What you should do:
The output should consist solely of the lines running from the one that contains "szolgáltatást nyújtó intézmények" through the end of the records below, copied exactly.

Dataset entries
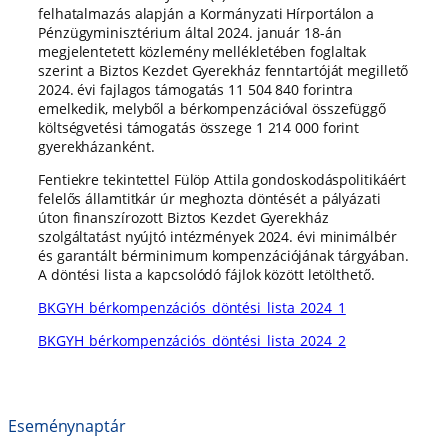
felhatalmazás alapján a Kormányzati Hírportálon a
Pénzügyminisztérium által 2024. január 18-án
megjelentetett közlemény mellékletében foglaltak
szerint a Biztos Kezdet Gyerekház fenntartóját megillető
2024. évi fajlagos támogatás 11 504 840 forintra
emelkedik, melyből a bérkompenzációval összefüggő
költségvetési támogatás összege 1 214 000 forint
gyerekházanként.
Fentiekre tekintettel Fülöp Attila gondoskodáspolitikáért
felelős államtitkár úr meghozta döntését a pályázati
úton finanszírozott Biztos Kezdet Gyerekház
szolgáltatást nyújtó intézmények 2024. évi minimálbér
és garantált bérminimum kompenzációjának tárgyában.
A döntési lista a kapcsolódó fájlok között letölthető.
BKGYH_bérkompenzációs_döntési_lista_2024_1
BKGYH_bérkompenzációs_döntési_lista_2024_2
Eseménynaptár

Exercise answer:
szolgáltatást nyújtó intézmények 2024. évi minimálbér
és garantált bérminimum kompenzációjának tárgyában.
A döntési lista a kapcsolódó fájlok között letölthető.
BKGYH_bérkompenzációs_döntési_lista_2024_1
BKGYH_bérkompenzációs_döntési_lista_2024_2
Eseménynaptár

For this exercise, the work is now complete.